Write out, word for word, each line from the start of the entries through the one holding "sustituto de su pecado? ¿Cree usted que Jesús"; omit the pictures.

* _INPUT DATA_:
★ ★ ★ ★ ★ ★ ★

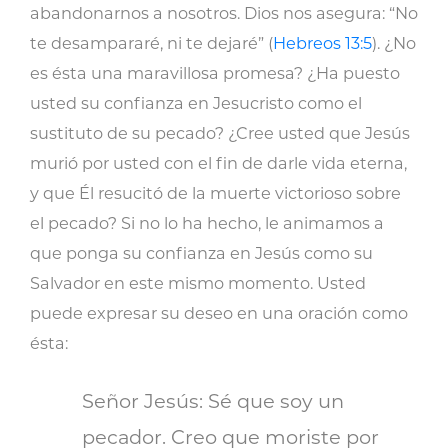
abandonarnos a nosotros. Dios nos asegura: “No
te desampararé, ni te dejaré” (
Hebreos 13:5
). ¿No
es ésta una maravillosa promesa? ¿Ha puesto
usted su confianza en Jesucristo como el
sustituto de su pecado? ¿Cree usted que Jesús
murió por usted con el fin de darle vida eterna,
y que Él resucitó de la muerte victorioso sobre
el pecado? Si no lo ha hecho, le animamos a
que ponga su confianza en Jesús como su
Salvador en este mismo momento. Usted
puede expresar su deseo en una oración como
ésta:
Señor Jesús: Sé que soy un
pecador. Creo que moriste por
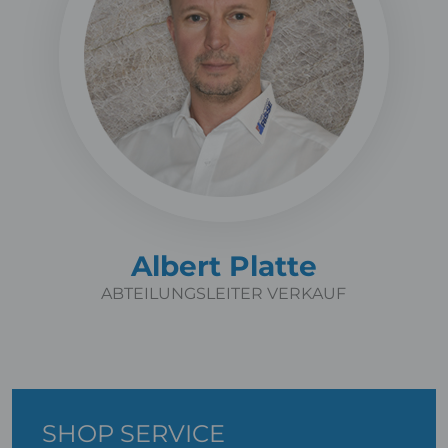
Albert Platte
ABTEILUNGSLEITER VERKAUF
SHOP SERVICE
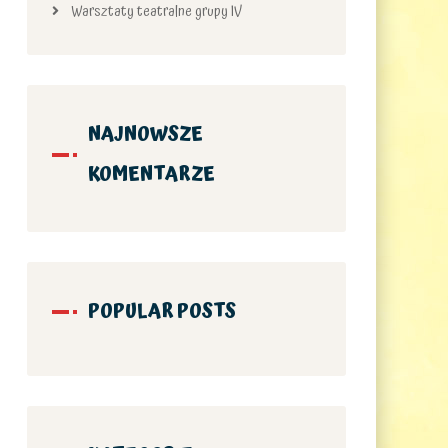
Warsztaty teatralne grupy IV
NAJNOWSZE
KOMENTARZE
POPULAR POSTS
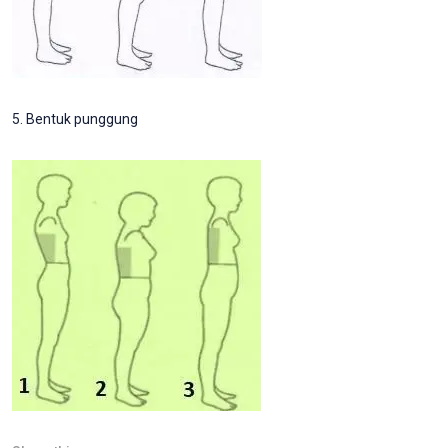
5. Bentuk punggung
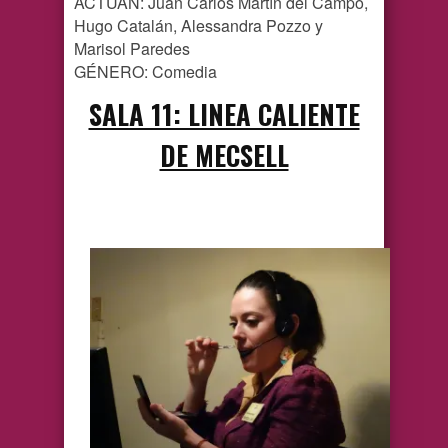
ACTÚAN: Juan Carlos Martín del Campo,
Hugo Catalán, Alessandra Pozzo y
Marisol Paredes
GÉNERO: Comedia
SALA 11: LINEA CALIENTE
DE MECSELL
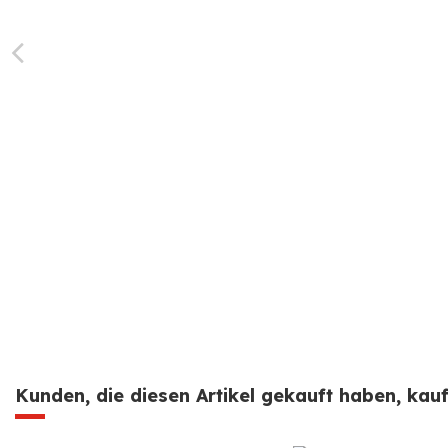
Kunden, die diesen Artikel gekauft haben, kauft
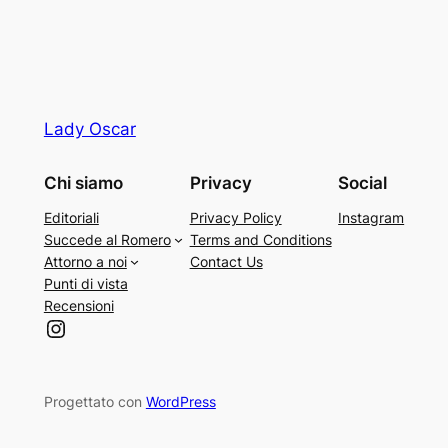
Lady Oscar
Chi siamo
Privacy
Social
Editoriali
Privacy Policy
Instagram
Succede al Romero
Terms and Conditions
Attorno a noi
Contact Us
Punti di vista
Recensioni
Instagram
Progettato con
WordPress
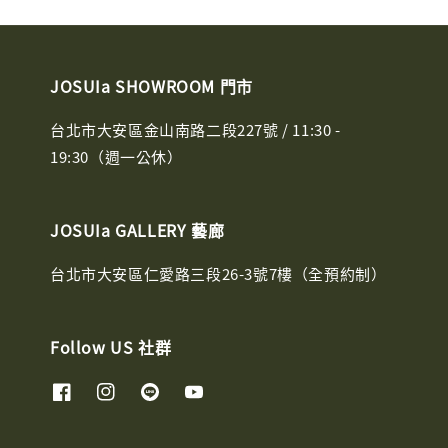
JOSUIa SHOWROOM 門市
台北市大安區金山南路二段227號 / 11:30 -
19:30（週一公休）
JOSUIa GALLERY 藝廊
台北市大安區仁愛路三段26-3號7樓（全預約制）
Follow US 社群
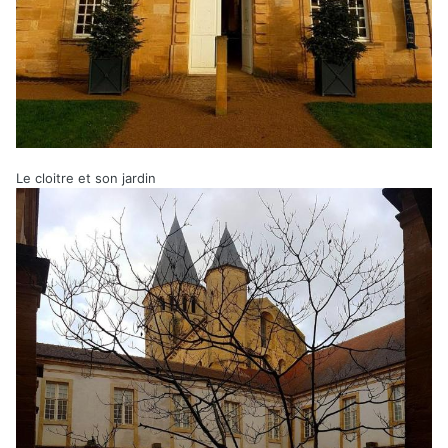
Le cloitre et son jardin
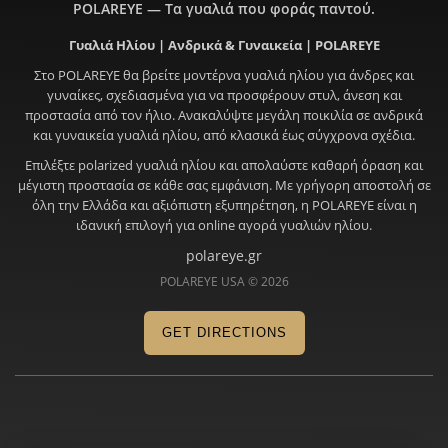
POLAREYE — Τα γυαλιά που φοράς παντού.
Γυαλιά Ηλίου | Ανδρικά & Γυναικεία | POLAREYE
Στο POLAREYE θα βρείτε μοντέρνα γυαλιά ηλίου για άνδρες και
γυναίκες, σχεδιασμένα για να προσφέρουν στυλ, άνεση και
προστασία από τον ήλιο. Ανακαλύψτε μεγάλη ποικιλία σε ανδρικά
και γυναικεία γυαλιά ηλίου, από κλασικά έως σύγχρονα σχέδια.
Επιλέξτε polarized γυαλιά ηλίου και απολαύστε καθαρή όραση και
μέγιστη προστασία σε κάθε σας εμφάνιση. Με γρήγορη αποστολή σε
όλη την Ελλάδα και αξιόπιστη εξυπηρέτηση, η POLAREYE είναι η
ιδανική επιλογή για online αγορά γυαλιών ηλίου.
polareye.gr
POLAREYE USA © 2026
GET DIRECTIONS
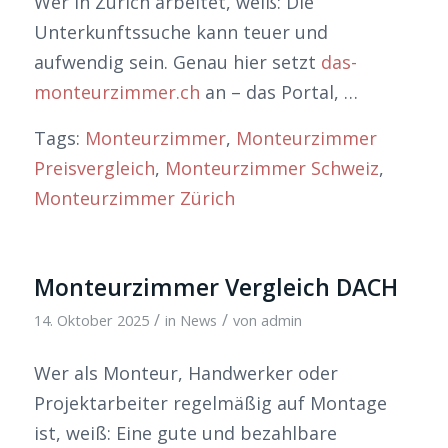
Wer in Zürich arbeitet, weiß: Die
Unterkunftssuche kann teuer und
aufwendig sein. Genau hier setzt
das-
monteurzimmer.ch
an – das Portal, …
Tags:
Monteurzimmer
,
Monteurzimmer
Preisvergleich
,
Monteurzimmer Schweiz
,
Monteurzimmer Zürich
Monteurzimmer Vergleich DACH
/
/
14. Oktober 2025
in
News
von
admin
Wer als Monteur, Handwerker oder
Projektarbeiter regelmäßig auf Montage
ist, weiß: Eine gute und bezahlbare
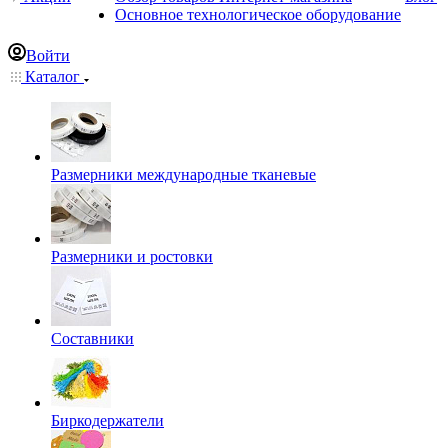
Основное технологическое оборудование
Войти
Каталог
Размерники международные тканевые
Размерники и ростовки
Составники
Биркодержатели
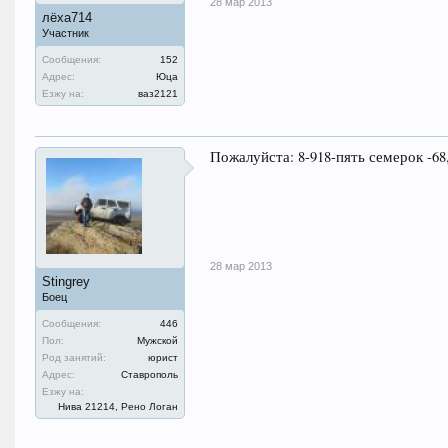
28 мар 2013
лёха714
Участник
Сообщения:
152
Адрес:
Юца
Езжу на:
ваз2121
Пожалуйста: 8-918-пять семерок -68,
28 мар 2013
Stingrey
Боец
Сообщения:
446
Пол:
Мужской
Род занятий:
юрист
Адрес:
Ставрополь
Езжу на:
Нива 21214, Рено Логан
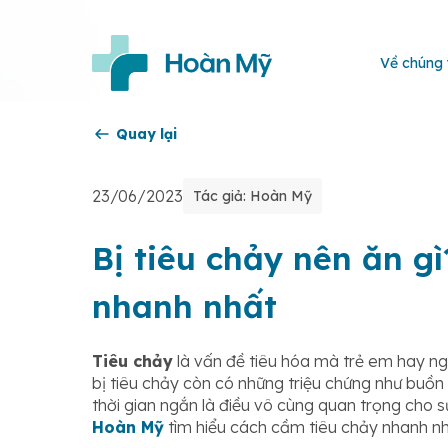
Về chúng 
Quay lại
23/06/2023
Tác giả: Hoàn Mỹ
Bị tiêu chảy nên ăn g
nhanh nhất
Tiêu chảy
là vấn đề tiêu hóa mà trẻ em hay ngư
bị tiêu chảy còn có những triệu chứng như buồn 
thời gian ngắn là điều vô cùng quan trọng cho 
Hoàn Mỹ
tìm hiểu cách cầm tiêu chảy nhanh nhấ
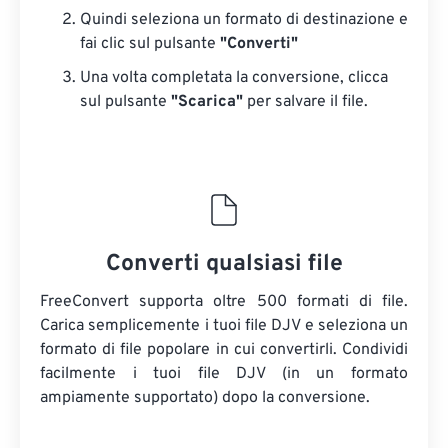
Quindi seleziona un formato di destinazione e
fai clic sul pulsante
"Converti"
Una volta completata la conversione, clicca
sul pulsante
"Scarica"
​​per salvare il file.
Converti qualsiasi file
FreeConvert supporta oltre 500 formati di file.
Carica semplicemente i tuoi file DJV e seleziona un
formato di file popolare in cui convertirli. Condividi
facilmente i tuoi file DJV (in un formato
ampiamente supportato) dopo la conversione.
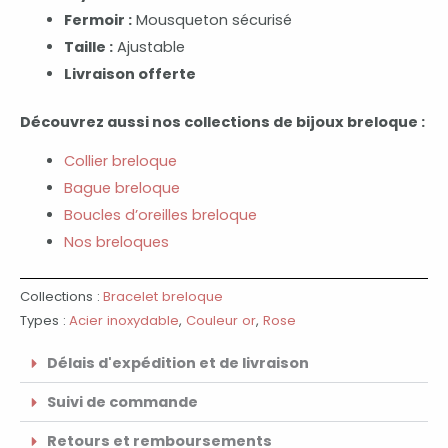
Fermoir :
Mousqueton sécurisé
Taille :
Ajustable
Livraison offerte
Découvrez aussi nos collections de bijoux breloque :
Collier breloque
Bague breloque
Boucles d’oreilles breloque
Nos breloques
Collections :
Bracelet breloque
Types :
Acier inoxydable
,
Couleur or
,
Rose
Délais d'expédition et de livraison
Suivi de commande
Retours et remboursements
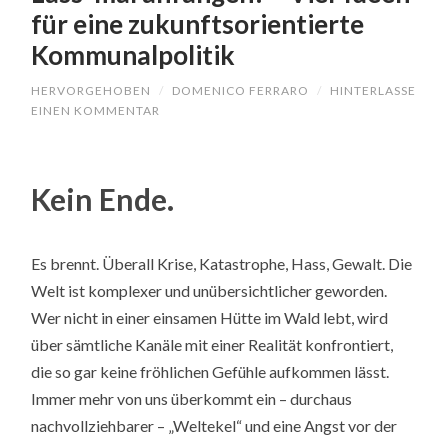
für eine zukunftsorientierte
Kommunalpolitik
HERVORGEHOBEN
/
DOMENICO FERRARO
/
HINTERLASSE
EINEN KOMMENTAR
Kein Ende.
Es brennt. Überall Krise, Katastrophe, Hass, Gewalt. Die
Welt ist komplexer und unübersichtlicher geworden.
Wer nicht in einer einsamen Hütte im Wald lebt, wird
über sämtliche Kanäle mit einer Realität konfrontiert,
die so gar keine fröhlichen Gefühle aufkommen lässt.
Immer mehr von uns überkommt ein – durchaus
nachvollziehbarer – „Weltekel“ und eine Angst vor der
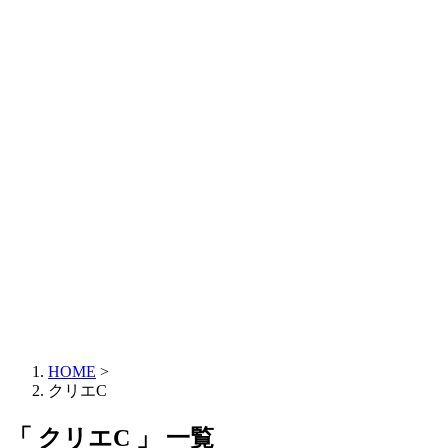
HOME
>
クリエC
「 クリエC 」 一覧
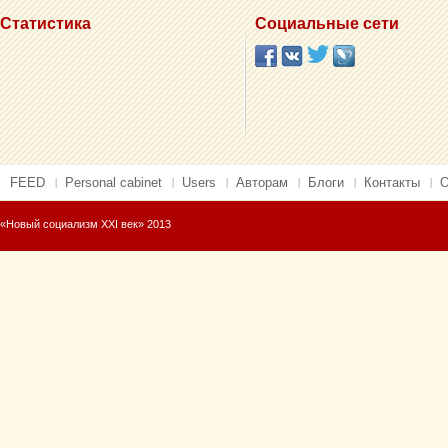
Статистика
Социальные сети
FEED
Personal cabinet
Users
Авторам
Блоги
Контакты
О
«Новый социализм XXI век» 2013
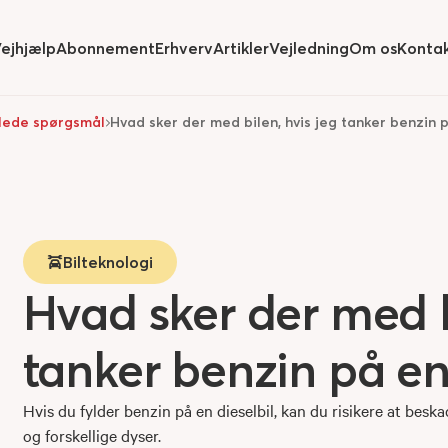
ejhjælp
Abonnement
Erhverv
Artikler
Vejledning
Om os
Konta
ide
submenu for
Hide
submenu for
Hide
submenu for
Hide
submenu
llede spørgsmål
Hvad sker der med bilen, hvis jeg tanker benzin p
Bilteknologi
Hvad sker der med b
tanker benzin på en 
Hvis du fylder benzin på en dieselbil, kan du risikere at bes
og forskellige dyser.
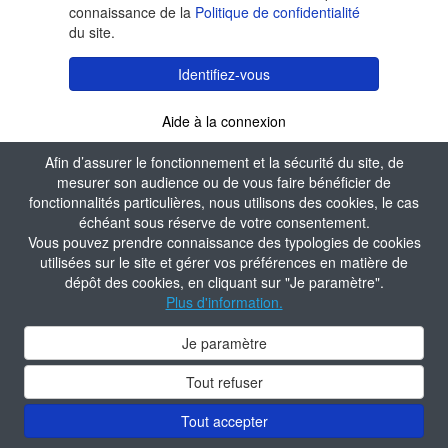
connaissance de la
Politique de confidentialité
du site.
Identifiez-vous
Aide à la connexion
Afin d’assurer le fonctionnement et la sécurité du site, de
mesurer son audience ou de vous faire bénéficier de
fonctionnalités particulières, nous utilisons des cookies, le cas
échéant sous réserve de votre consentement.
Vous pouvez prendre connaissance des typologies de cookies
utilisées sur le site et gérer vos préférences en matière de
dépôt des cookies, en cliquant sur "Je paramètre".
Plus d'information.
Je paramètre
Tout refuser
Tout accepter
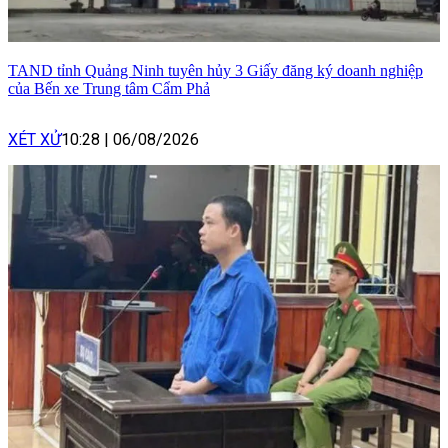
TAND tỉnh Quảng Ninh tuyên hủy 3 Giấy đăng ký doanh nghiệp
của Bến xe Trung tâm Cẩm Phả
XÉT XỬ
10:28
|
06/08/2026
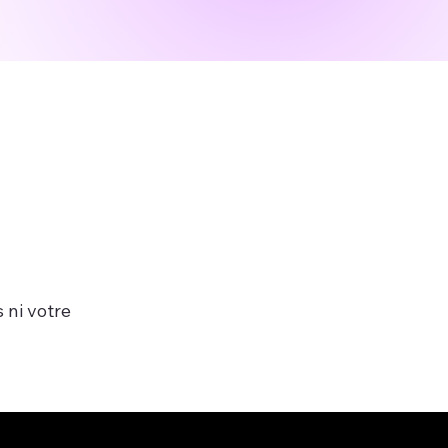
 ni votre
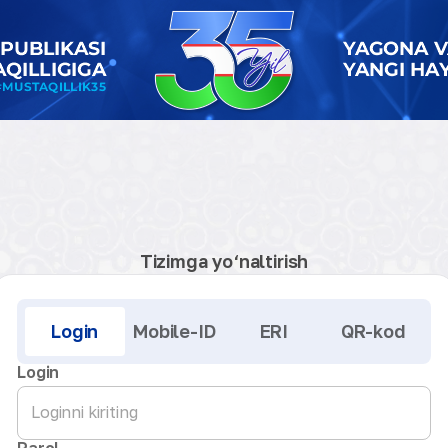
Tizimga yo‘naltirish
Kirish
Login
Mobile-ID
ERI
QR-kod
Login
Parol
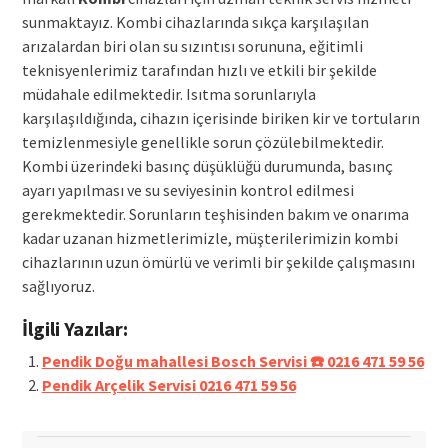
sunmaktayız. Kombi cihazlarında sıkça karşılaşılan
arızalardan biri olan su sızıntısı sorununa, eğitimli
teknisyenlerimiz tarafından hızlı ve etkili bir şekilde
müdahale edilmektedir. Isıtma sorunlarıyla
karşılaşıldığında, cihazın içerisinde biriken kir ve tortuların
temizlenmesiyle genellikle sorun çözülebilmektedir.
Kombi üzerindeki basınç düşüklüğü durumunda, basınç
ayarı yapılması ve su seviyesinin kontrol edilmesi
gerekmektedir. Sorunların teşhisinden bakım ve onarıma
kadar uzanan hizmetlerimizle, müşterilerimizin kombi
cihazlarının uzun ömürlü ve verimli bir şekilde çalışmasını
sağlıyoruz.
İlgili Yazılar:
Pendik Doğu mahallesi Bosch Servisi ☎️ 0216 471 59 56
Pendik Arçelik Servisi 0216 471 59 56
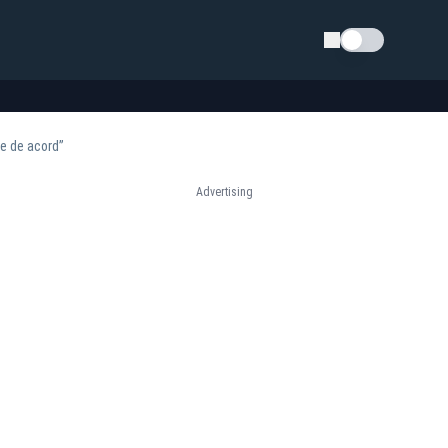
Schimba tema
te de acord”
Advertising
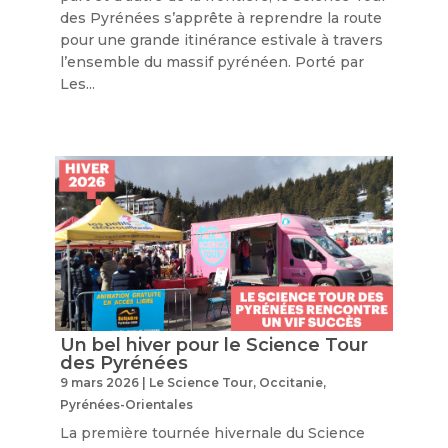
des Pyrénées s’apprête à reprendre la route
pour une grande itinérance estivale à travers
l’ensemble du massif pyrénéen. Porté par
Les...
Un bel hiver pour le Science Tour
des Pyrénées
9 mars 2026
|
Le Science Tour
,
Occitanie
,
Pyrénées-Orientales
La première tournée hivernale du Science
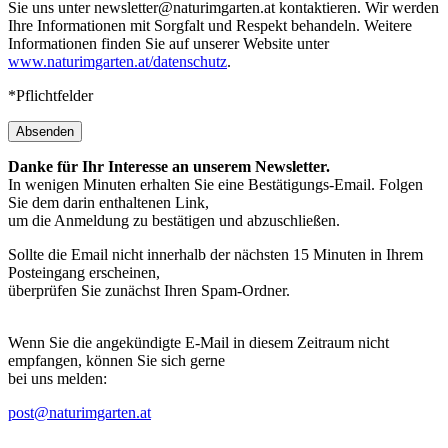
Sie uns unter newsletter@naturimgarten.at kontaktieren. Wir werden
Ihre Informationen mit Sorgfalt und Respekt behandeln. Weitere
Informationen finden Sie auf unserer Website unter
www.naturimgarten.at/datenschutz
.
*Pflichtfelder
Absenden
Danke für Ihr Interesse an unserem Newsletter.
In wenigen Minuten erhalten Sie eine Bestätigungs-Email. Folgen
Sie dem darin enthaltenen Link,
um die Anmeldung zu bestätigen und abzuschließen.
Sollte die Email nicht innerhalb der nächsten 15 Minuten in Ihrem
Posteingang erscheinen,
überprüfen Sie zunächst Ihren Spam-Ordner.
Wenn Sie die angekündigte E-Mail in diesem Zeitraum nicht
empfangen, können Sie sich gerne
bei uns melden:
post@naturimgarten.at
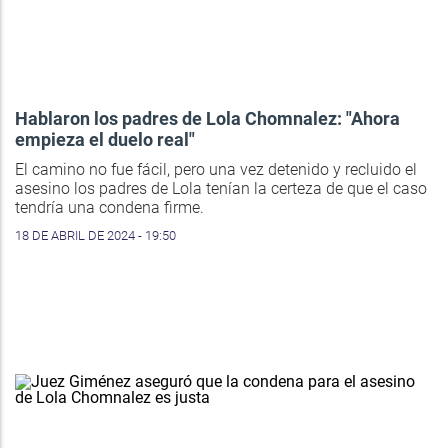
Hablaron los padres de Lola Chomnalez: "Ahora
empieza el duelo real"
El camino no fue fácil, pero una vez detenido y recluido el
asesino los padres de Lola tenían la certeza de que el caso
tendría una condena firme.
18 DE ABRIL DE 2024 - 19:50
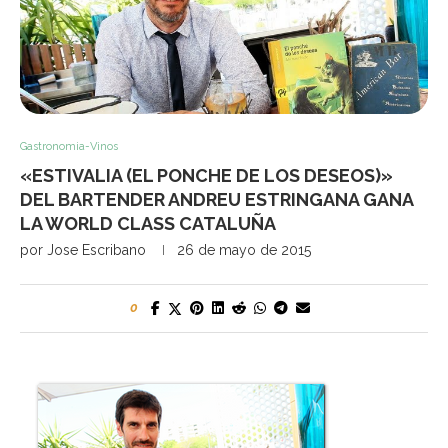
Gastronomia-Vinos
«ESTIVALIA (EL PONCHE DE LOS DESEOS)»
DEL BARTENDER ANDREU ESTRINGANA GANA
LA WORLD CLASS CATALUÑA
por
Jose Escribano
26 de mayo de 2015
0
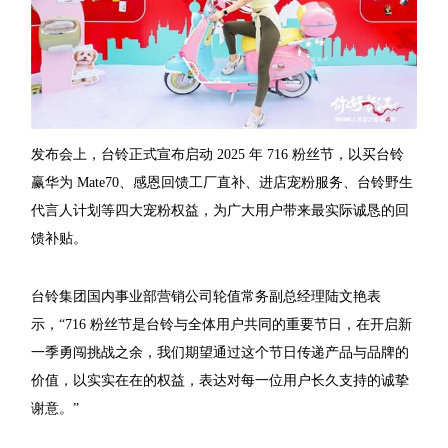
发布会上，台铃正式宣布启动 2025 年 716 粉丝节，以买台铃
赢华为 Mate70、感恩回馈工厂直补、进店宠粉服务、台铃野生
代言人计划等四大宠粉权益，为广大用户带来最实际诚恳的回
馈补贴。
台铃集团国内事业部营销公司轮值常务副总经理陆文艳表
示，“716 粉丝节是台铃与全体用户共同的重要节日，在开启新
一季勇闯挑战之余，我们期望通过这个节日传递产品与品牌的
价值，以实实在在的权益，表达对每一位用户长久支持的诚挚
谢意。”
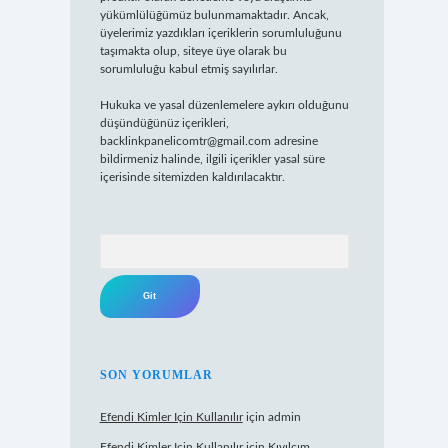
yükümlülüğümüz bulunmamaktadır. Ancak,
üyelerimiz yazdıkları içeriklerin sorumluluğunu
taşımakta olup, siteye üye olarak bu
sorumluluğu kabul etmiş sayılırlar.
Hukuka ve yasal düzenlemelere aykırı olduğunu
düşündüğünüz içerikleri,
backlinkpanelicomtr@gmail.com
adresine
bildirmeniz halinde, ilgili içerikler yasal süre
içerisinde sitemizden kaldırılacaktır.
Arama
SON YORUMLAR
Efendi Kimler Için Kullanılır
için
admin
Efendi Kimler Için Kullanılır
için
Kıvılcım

★ ★ ★ ★ ★ ★ ★

* _EXERCISE RESULT_:
abandonarnos a nosotros. Dios nos asegura: “No
te desampararé, ni te dejaré” (
Hebreos 13:5
). ¿No
es ésta una maravillosa promesa? ¿Ha puesto
usted su confianza en Jesucristo como el
sustituto de su pecado? ¿Cree usted que Jesús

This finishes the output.